**Work instruction**: Write out, exactly and in full, the line where "forventes at generere over 1" appears together with all lines that follow it in the entries below. Do not include pictures.

**The records**:
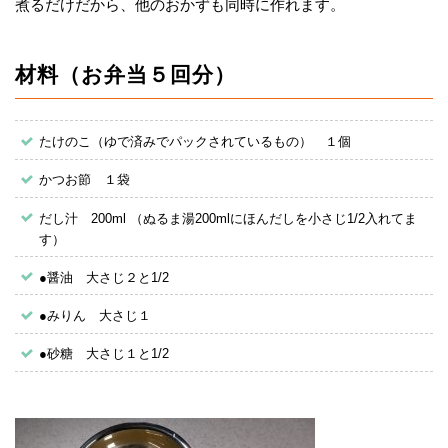
煮るだけだから、他のおかずも同時に作れます。
材料（お弁当５回分）
たけのこ（ゆで済みでパックされているもの） １個
かつお節 １袋
だし汁 200ml （ぬるま湯200mlにほんだしを小さじ1/2入れてま
す）
●醤油 大さじ２と1/2
●みりん 大さじ１
●砂糖 大さじ１と1/2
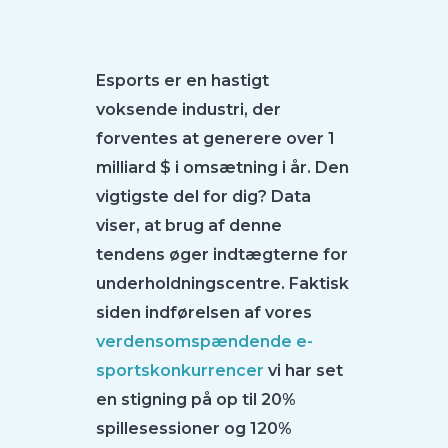
Esports er en hastigt
voksende industri, der
forventes at generere over 1
milliard $ i omsætning i år. Den
vigtigste del for dig? Data
viser, at brug af denne
tendens øger indtægterne for
underholdningscentre. Faktisk
siden indførelsen af vores
verdensomspændende e-
sportskonkurrencer
vi har set
en stigning på op til 20%
spillesessioner og 120%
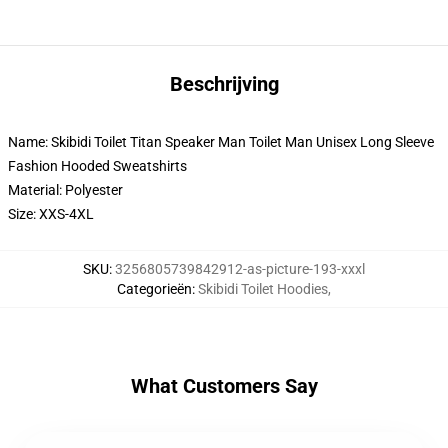
Beschrijving
Name: Skibidi Toilet Titan Speaker Man Toilet Man Unisex Long Sleeve
Fashion Hooded Sweatshirts
Material: Polyester
Size: XXS-4XL
SKU
:
3256805739842912-as-picture-193-xxxl
Categorieën
:
Skibidi Toilet Hoodies
,
What Customers Say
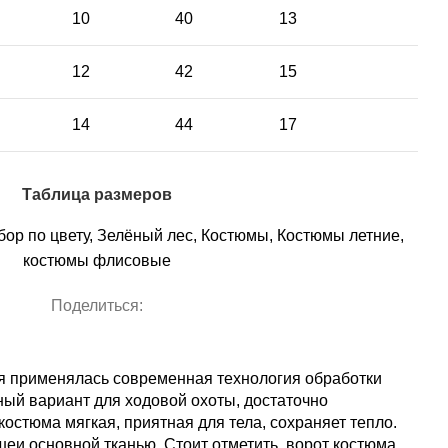
10
40
13
12
42
15
14
44
17
Таблица размеров
ор по цвету
,
Зелёный лес
,
Костюмы
,
Костюмы летние
,
костюмы флисовые
Поделиться:
ия применялась современная технология обработки
ный вариант для ходовой охоты, достаточно
костюма мягкая, приятная для тела, сохраняет тепло.
шеи основной тканью. Стоит отметить, ворот костюма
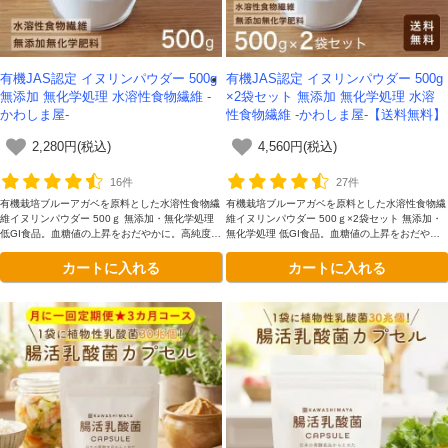
有機JAS認定 イヌリンパウダー 500g
有機JAS認定 イヌリンパウダー 500g
無添加 無化学処理 水溶性食物繊維 -
×2袋セット 無添加 無化学処理 水溶
かわしま屋-
性食物繊維 -かわしま屋-【送料無料】
2,280円(税込)
4,560円(税込)
16件
27件
有機栽培ブルーアガベを原料とした水溶性食物繊
有機栽培ブルーアガベを原料とした水溶性食物繊
維イヌリンパウダー 500ｇ 無添加・無化学処理
維イヌリンパウダー 500ｇ×2袋セット 無添加・
低GI食品。血糖値の上昇をおだやかに。高純度の
無化学処理 低GI食品。血糖値の上昇をおだやか
水溶性食物繊維イヌリンを90％以上含有。使い
に。高純度の水溶性食物繊維イヌリンを90％以
カートに入れる
カートに入れる
切りやすい500g。
上含有。使い切りやすい500gのお得なセット。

**Answer section**:
forventes at generere over 1
milliard $ i omsætning i år. Den
vigtigste del for dig? Data
viser, at brug af denne
tendens øger indtægterne for
underholdningscentre. Faktisk
siden indførelsen af vores
verdensomspændende e-
sportskonkurrencer
vi har set
en stigning på op til 20%
spillesessioner og 120%
Beschrijving
Name: Skibidi Toilet Titan Speaker Man Toilet Man Unisex Long Sleeve
Fashion Hooded Sweatshirts
Material: Polyester
Size: XXS-4XL
SKU
:
3256805739842912-as-picture-193-xxxl
Categorieën
:
Skibidi Toilet Hoodies
,
What Customers Say
10
40
13
12
42
15
14
44
17
Таблица размеров
ор по цвету
,
Зелёный лес
,
Костюмы
,
Костюмы летние
,
костюмы флисовые
Поделиться:
ия применялась современная технология обработки
ный вариант для ходовой охоты, достаточно
костюма мягкая, приятная для тела, сохраняет тепло.
шеи основной тканью. Стоит отметить, ворот костюма
有機JAS認定 イヌリンパウダー 500g
有機JAS認定 イヌリンパウダー 500g
無添加 無化学処理 水溶性食物繊維 -
×2袋セット 無添加 無化学処理 水溶
かわしま屋-
性食物繊維 -かわしま屋-【送料無料】
2,280円(税込)
4,560円(税込)
16件
27件
有機栽培ブルーアガベを原料とした水溶性食物繊
有機栽培ブルーアガベを原料とした水溶性食物繊
維イヌリンパウダー 500ｇ 無添加・無化学処理
維イヌリンパウダー 500ｇ×2袋セット 無添加・
低GI食品。血糖値の上昇をおだやかに。高純度の
無化学処理 低GI食品。血糖値の上昇をおだやか
水溶性食物繊維イヌリンを90％以上含有。使い
に。高純度の水溶性食物繊維イヌリンを90％以
カートに入れる
カートに入れる
切りやすい500g。
上含有。使い切りやすい500gのお得なセット。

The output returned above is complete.